Task details
All lines below containing the string "York" are to be copied.

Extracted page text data
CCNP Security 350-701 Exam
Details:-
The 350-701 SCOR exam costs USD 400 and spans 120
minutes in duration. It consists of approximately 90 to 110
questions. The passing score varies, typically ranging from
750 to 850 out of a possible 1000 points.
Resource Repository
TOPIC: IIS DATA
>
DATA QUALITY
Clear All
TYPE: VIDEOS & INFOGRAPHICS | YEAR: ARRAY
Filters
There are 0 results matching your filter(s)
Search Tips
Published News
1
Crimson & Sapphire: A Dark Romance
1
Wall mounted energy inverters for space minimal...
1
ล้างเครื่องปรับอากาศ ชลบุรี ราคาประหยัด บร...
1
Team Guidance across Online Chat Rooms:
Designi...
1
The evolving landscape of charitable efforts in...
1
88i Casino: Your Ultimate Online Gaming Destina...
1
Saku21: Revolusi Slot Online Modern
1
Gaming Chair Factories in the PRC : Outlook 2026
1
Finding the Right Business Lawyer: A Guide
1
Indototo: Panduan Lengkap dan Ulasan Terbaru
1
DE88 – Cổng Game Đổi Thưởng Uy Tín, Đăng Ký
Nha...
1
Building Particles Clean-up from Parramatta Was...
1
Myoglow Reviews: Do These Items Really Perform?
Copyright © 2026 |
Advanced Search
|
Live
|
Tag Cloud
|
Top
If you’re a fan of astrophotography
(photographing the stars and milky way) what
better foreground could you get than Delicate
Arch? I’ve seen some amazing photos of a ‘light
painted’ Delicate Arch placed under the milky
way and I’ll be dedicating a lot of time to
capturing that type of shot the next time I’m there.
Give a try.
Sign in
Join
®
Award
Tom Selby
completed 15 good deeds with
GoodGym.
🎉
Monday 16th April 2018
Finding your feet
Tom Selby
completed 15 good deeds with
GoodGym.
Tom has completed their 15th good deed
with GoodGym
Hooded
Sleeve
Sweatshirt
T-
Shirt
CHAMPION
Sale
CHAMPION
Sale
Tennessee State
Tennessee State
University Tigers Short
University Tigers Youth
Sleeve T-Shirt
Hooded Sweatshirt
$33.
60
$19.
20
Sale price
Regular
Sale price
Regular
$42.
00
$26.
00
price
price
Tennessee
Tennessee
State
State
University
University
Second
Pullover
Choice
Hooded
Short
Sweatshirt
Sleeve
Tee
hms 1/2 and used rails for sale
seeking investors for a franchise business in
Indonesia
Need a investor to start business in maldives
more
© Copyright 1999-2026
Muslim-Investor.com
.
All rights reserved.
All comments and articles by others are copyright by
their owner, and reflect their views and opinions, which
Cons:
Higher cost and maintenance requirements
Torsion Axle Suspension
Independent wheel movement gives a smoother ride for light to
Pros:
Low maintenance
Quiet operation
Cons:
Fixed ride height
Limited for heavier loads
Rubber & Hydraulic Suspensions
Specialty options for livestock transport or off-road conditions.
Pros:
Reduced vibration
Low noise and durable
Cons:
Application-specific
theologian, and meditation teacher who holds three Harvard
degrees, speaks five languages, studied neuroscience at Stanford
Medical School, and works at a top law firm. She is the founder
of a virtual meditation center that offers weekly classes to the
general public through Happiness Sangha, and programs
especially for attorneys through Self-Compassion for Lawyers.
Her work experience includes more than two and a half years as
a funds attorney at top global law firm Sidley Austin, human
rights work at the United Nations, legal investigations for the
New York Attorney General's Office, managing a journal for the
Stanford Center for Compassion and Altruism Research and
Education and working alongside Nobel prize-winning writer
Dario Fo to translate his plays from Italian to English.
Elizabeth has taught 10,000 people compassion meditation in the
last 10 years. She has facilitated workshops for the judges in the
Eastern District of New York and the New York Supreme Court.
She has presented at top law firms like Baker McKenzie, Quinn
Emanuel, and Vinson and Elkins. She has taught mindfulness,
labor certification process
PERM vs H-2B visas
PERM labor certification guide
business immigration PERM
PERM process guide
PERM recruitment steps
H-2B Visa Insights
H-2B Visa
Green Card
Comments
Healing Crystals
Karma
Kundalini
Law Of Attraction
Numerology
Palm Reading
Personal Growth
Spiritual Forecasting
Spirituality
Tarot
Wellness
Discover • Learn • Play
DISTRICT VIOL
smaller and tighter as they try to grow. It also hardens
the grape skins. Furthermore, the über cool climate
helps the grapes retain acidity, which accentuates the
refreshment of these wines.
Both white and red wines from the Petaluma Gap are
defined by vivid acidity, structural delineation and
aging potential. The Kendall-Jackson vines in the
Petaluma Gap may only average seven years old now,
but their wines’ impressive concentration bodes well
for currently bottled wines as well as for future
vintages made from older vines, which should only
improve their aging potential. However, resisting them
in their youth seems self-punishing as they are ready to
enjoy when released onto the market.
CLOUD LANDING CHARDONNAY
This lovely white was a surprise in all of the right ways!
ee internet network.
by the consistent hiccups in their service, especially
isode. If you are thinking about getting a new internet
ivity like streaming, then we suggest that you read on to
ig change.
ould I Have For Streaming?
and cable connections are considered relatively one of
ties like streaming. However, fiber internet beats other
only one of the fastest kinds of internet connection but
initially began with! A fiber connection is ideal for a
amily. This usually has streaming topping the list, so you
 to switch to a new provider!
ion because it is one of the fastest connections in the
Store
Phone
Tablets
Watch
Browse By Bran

Answer below
New York Attorney General's Office, managing a journal for the
Eastern District of New York and the New York Supreme Court.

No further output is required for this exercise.